New food rules needed to tackle child obesity, say Greens

By staff writers
March 4, 2012

The Green Party of England and Wales, meeting in conference in Liverpool last week, has voted to recommend progressive new food legislation to tackle childhood obesity.

Nearly a third of children in the UK are classified as overweight and obesity costs the country around £2 billion annually, according to health reports.

The problem shortens lives, reduces self-esteem and causes long-term health conditions such as Type 2 diabetes, high blood pressure and chronic heart disease.
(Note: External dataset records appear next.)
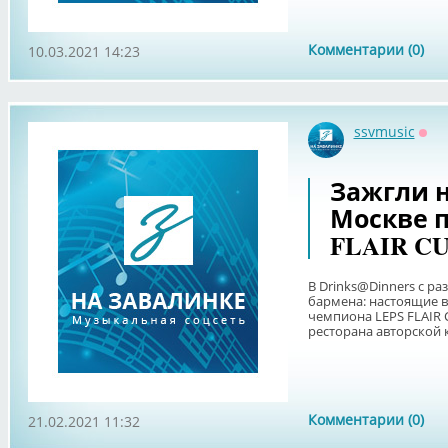
Комментарии (0)
10.03.2021 14:23
ssvmusic
Офф
Зажгли н
Москве 
FLAIR CU
В Drinks@Dinners с 
бармена: настоящие в
чемпиона LEPS FLAIR 
ресторана авторской 
Комментарии (0)
21.02.2021 11:32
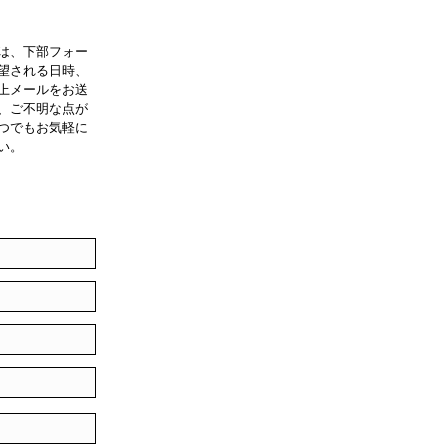
は、下部フォー
望される日時、
上メールをお送
、ご不明な点が
つでもお気軽に
い。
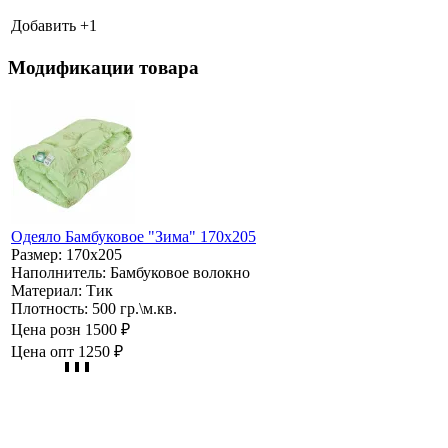
Добавить +
1
Модификации товара
Одеяло Бамбуковое "Зима" 170х205
Размер:
170х205
Наполнитель:
Бамбуковое волокно
Материал:
Тик
Плотность:
500 гр.\м.кв.
Цена розн
1500 ₽
Цена опт
1250 ₽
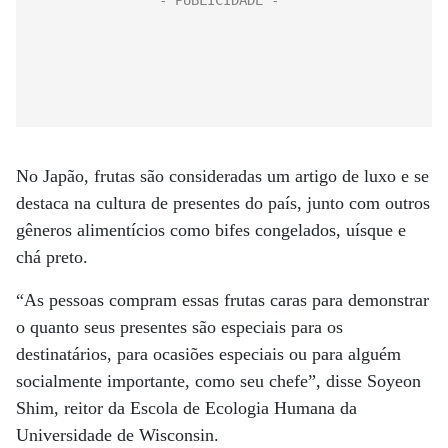
No Japão, frutas são consideradas um artigo de luxo e se
destaca na cultura de presentes do país, junto com outros
gêneros alimentícios como bifes congelados, uísque e
chá preto.
“As pessoas compram essas frutas caras para demonstrar
o quanto seus presentes são especiais para os
destinatários, para ocasiões especiais ou para alguém
socialmente importante, como seu chefe”, disse Soyeon
Shim, reitor da Escola de Ecologia Humana da
Universidade de Wisconsin.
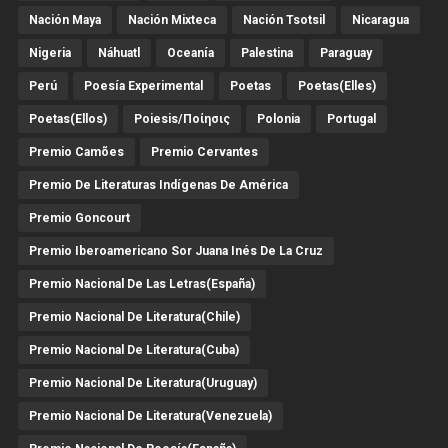
Nación Maya
Nación Mixteca
Nación Tsotsil
Nicaragua
Nigeria
Náhuatl
Oceanía
Palestina
Paraguay
Perú
Poesía Experimental
Poetas
Poetas(Elles)
Poetas(Ellos)
Poiesis/ποίησις
Polonia
Portugal
Premio Camões
Premio Cervantes
Premio De Literaturas Indígenas De América
Premio Goncourt
Premio Iberoamericano Sor Juana Inés De La Cruz
Premio Nacional De Las Letras(España)
Premio Nacional De Literatura(Chile)
Premio Nacional De Literatura(Cuba)
Premio Nacional De Literatura(Uruguay)
Premio Nacional De Literatura(Venezuela)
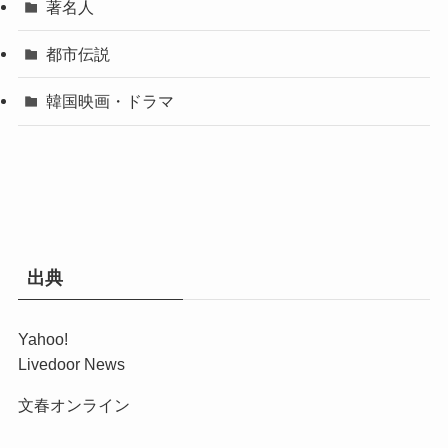
著名人
都市伝説
韓国映画・ドラマ
出典
Yahoo!
Livedoor News
文春オンライン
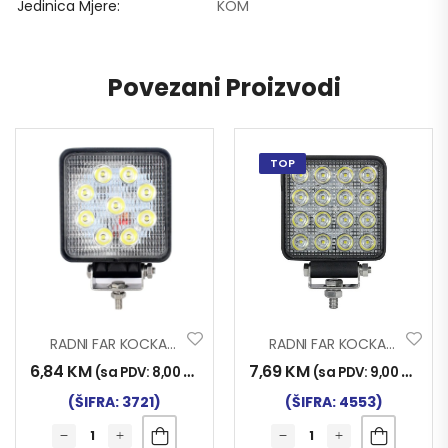
Jedinica Mjere
KOM
Povezani Proizvodi
TOP
RADNI FAR KOCKA 9LED 27W INWELLS
RADNI FAR KOCKA 16LED 48W
6,84
KM
7,69
KM
(sa PDV:
8,00
KM
)
(sa PDV:
9,00
KM
)
(ŠIFRA: 3721)
(ŠIFRA: 4553)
The Green Party believes "Everyone has the right to enjoy a sufficient diet of nutritious and safe food for a healthy life" and that the self-regulated approach of the food industry has failed."

Normally occurring in the older generation, experts now fear that problematic health conditions will develop in teenagers as a consequence of their childhood high fat, sugar-laden junk-food diets.

Apart from the devastating effects on health, junk food is frequently sourced from unsustainable farming methods and presented in excessive, low degradable packaging which damages the environment. Its contents are poorly labelled and it is advertised to children at any opportunity, who then pester their beleaguered parents for it

In 2006, The Food Standards Agency called for a ban on all junk food commercials before the 9pm watershed to protect children's health, but this has been successfully resisted by the food industry who prefer to blame obesity on lack of exercise, rather than acknowledging the contribution of poor diet to being overweight.

The Green Party has voted at its National Conference in Liverpool to prohibit all marketing of unhealthy food and drink targeted at children, not just pre-television watershed, but also "anything that acts as advertising, such as promotional websites, text messages, in-store placements and cinema advertising".